Apparently it was all the answer he needed. Jake slid himself in and out of her body and ran his knuckles against the side of her breast and down to her waist. He linked his fingers with hers and held her hand against the pillow beside her head. The tide of completion seemed to rush at him, and his tempo increased. Julia met him halfway with every thrust. She trailed the palms of her feet over his calves, and Jake groaned and settled on her.

As her breathing stilled, Julia ran her hands up Jake’s back. Maybe Eustace was right. Things were going to work out just fine. Had someone told her yesterday she’d be in bed with a giant man and loving every minute of it, she’d have sworn they were insane. The mousy, fat, spinster Crawford girl had made love to a gorgeous man. Her husband. A shiver of pleasure and surprise at her response to Jake’s touch trailed down her arms.

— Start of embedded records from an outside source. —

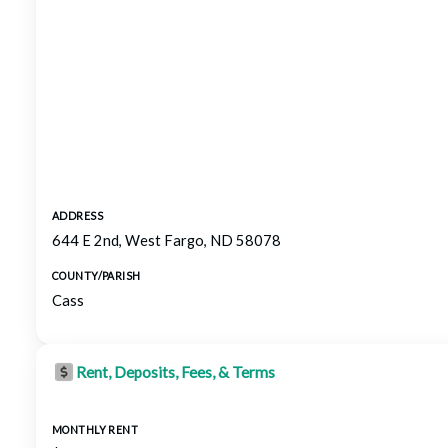
ADDRESS
644 E 2nd, West Fargo, ND 58078
COUNTY/PARISH
Cass
Rent, Deposits, Fees, & Terms
MONTHLY RENT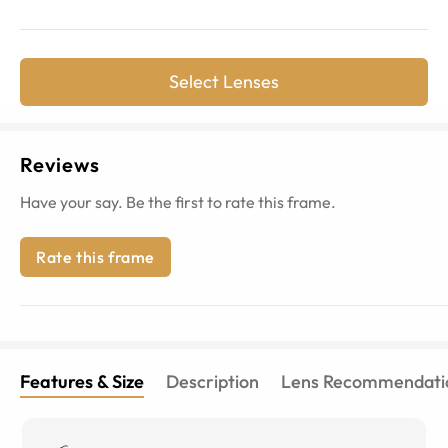
Select Lenses
Reviews
Have your say. Be the first to rate this frame.
Rate this frame
Features & Size
Description
Lens Recommendati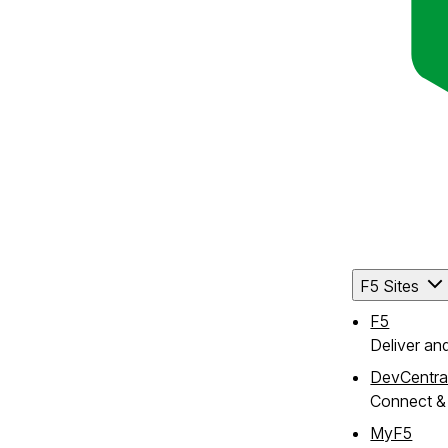
F5 Sites
F5
Deliver an
DevCentra
Connect & 
MyF5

Jake rolled on his side. He propped himself on one elbow beside her. “Are you cold?”

Julia smiled shyly. “Not at all.”

He trailed a finger down her cheek and twisted it in her hair. “That was pretty wonderful from my point of view.”

Her lashes dropped half way. She was desirable, a vixen, a temptress.

“Perfectly wonderful. I think we may suit admirably, Mr. Shelling.”

“No question about that, Mrs. Shelling. No question at all,” Jake said and stared at her.

* * *

Julia awoke as the sun streamed in her window. Jake was not there. They had slept together all night. She washed and rooted through clothes for something cool and suitable for life on a farm. She had nothing. Julia pulled on the plainest dress she owned over one petticoat. It was white eyelet with flounces of ruffles with a high neck and full sleeves that narrowed to tight cuffs. Julia struggled with the eight covered buttons on each wrist. She brushed out her hair and pulled it into a matching ribbon. She pinched her cheeks and went down stairs. Jake walked in the backdoor as she entered the kitchen. Flossie was at the table, rolling out bread dough.